FTX's new chief executive told a bankruptcy court Monday there is "a danger" to authorizing an independent investigation of the crypto exchange's collapse.
John Ray said he had no use for prior court-supervised investigations into other companies he steered through bankruptcy.
"Neither in Enron nor in Residential Capital did I make use of that report," Ray testified during a hearing before U.S. Bankruptcy Judge John Dorsey in Delaware. "They're almost a curated gathering of statements that failed to take real opinions as to what occurred."
The Enron investigation cost $90 million and the Residential Capital investigation cost $100 million, Ray said, adding that neither was helpful. Ray's testimony came as the judge considered whether to appoint an examiner in the FTX collapse as requested by the Justice Department.

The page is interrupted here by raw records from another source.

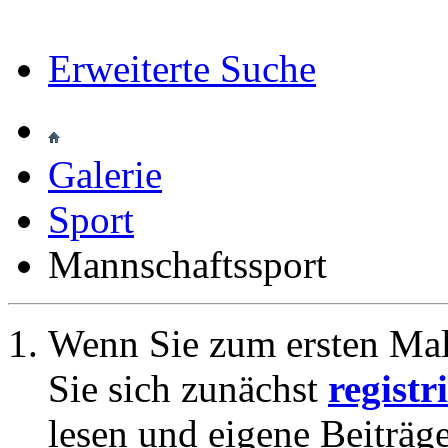
Erweiterte Suche
Galerie
Sport
Mannschaftssport
Wenn Sie zum ersten Ma
Sie sich zunächst
registr
lesen und eigene Beiträg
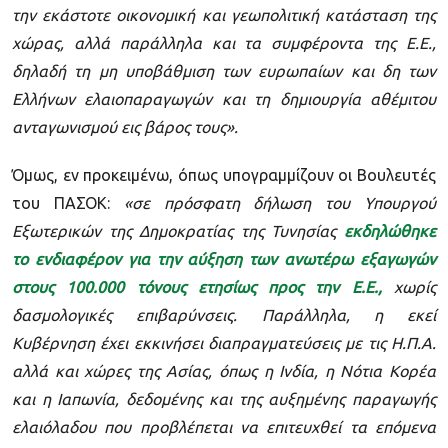
την εκάστοτε οικονομική και γεωπολιτική κατάσταση της
χώρας, αλλά παράλληλα και τα συμφέροντα της Ε.Ε.,
δηλαδή τη μη υποβάθμιση των ευρωπαίων και δη των
Ελλήνων ελαιοπαραγωγών και τη δημιουργία αθέμιτου
ανταγωνισμού εις βάρος τους».
Όμως, εν προκειμένω, όπως υπογραμμίζουν οι Βουλευτές
του ΠΑΣΟΚ:
«σε πρόσφατη δήλωση του Υπουργού
Εξωτερικών της Δημοκρατίας της Τυνησίας
εκδηλώθηκε
το ενδιαφέρον για την αύξηση των ανωτέρω εξαγωγών
στους 100.000 τόνους ετησίως προς την Ε.Ε.,
χωρίς
δασμολογικές επιβαρύνσεις. Παράλληλα, η εκεί
Κυβέρνηση έχει εκκινήσει διαπραγματεύσεις με τις Η.Π.Α.
αλλά και χώρες της Ασίας, όπως η Ινδία, η Νότια Κορέα
και η Ιαπωνία, δεδομένης και της αυξημένης παραγωγής
ελαιόλαδου που προβλέπεται να επιτευχθεί τα επόμενα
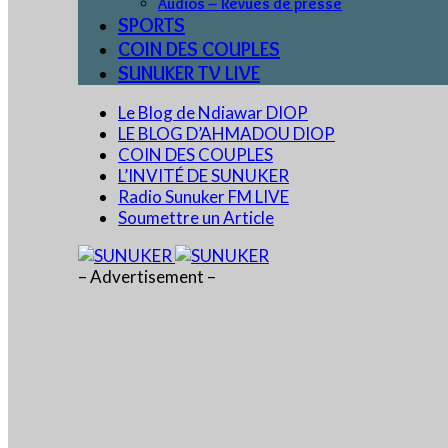
Audios – Revues de presse
SPORTS
COIN DES COUPLES
SUNUKER TV LIVE
Le Blog de Ndiawar DIOP
LE BLOG D’AHMADOU DIOP
COIN DES COUPLES
L’INVITÉ DE SUNUKER
Radio Sunuker FM LIVE
Soumettre un Article
– Advertisement –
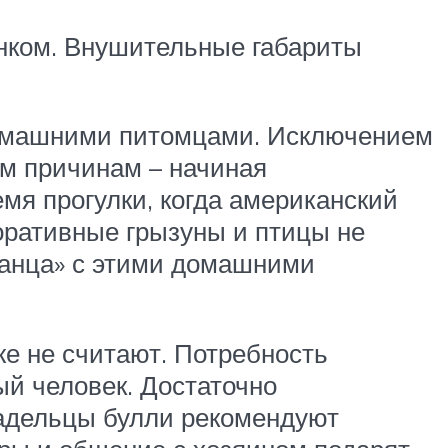
ёнком. Внушительные габариты
домашними питомцами. Исключением
ым причинам – начиная
мя прогулки, когда американский
оративные грызуны и птицы не
канца» с этими домашними
же не считают. Потребность
й человек. Достаточно
ладельцы булли рекомендуют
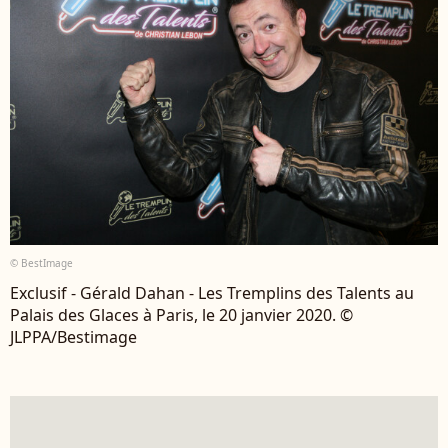
© BestImage
Exclusif - Gérald Dahan - Les Tremplins des Talents au
Palais des Glaces à Paris, le 20 janvier 2020. ©
JLPPA/Bestimage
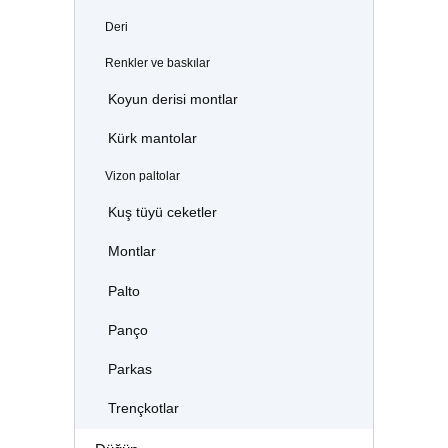
Deri
Renkler ve baskılar
Koyun derisi montlar
Kürk mantolar
Vizon paltolar
Kuş tüyü ceketler
Montlar
Palto
Panço
Parkas
Trençkotlar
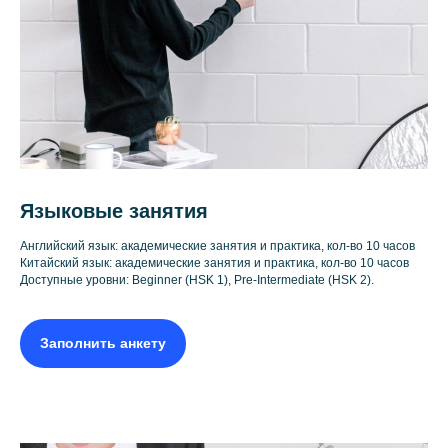
Языковые занятия
Английский язык: академические занятия и практика, кол-во 10 часов
Китайский язык: академические занятия и практика, кол-во 10 часов
Доступные уровни: Beginner (HSK 1), Pre-Intermediate (HSK 2).
Заполнить анкету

"This is just too fragile an environment for me to accept yet another seat at the table," Ray testified. "We've come too far to allow that to happen."
Dorsey later said he'd take under advisement a request to appoint an examiner to investigate the collapse of FTX while the parties try to resolve their differences.
The collapse of FTX spurred criminal charges against its founder, Sam Bankman-Fried, who has pleaded not guilty to eight criminal charges, including fraud and conspiracy.
Ray testified that FTX has furnished 70,000 documents to federal prosecutors, who have asked 156 times for information.
"It's virtually an ongoing exercise, but the last 90 days have been an extremely intense effort to provide the information the government has requested," Ray said.
Ray said the company is also working with federal prosecutors in California, New York, Hawaii and Maryland.
FTX has sent confidential messages to political figures, political action funds and other recipients of contributions by Bankman-Fried asking them to return the money by the end of February, the company said in a press release Sunday.
The messages follow an announcement in December that FTX arranged for voluntary return. Otherwise, FTX said in a release Sunday, the company would "reserve the right to commence actions before the Bankruptcy Court to require the return of such payments, with interest accruing from the date any action is commenced."
Recipients were cautioned that using the money to make a donation to a third party, including a charity, would not prevent FTX from trying to get the money back.